CALM does not usually make headlines as it did over the weekend of April 17 and 18, when the newspapers reported the Los Angeles riot that didn't happen.

It was a welcome respite at the end of a week that for New Englanders at least seemed to be made up of one tragedy after another involving children and teenagers: In Massachusetts, a 16-year-old boy fatally stabbed in front of his friends in his high school classroom. Later, a popular middle school nurse shot to death by an intruder, just a few feet away from a roomful of children. The principal who wrested the gun from the suspect told reporters he knew the gunman wanted to get at the kids. Another teen

stabbed, though not fatally. And in nearby Rhode Island, the sad tale unfolds of a policeman held in the murder of three teenage boys and the wounding of a fourth.

Local crime stories are not what this newspaper usually focuses on, but these people are in a broad sense our neighbors, and their sorrows make a claim upon our hearts. What could we say to comfort them? How do we build a society in which these things don't happen?

Experts trying to help make sense of it all identify some themes common to these separate episodes: excessive exposure to dehumanizing violence on television, not surprisingly, but also, economic uncertainty and family instability.

Much was made in the news reports of the fact that these events took place not in the inner city but in white suburban schools. And yet the local economies are not good in these parts of New England. Unemployment is high; these are the generations that do not count on being able to exceed the living standards of their own parents. And a number of the young people involved in these cases, as victims or alleged victimizers, are products of what used to be known as "broken homes."

The two compacts on which lives are based - love and work - are being renegotiated in the late 20th century. The stable marriages that provide a secure environment in which children can grow up can no longer be taken for granted. Nor can the kinds of midlevel white-collar (forget about blue-collar!) jobs that could support a family comfortably be counted on - at least not for a whole working lifetime.

Evolution in the workplace is inescapable - and it is certainly good for individuals to expand their skills and knowledge over their careers.

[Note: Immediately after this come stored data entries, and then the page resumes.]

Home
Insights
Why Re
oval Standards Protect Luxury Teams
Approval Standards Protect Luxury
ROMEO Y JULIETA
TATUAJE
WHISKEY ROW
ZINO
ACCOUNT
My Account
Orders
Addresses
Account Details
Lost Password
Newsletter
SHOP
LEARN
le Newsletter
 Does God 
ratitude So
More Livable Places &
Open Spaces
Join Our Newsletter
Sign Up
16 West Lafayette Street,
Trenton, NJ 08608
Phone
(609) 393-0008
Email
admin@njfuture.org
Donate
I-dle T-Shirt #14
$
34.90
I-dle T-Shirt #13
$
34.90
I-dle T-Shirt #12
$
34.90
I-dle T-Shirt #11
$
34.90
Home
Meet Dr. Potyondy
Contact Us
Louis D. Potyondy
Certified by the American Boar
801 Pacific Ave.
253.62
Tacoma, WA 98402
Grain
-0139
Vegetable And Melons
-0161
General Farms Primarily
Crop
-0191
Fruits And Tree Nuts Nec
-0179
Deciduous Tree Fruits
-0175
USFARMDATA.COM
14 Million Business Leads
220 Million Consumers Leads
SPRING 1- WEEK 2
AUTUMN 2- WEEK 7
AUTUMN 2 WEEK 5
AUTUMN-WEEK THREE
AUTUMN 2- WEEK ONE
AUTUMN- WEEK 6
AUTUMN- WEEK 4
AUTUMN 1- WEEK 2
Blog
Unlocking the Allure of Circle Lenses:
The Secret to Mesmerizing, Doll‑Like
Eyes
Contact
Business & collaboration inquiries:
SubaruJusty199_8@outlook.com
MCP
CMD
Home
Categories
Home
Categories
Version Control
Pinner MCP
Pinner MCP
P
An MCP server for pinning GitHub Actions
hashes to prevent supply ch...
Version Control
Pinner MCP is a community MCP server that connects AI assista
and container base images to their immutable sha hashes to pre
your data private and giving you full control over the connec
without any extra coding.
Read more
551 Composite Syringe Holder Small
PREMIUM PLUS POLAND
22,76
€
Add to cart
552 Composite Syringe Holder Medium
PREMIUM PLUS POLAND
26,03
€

But in a society where, as the cliche goes, the only constant is change, those members of society who themselves seem to be change personified - that is, adolescents - are seen to be at particular risk. Too much may be expected of their proverbial youthful resilience. Caught in an awkward transition between childhood and adulthood, they may seem big enough to cause trouble, but too young to do much good. Their acute problems signal us to pay attention to the deeper problems going on beneath the surface.

What can we say to comfort them?

The media help create a common conversation within a community, almost a common stream of consciousness. Sad news travels so quickly we can all be depressed in minutes by a single report. But surely it can work the other way, too, that those in pain will feel the concern and support - indeed, the love and the prayers - of the millions who have heard of their plight.

In the shadow of thy wings will I make my refuge, until these calamities be overpast.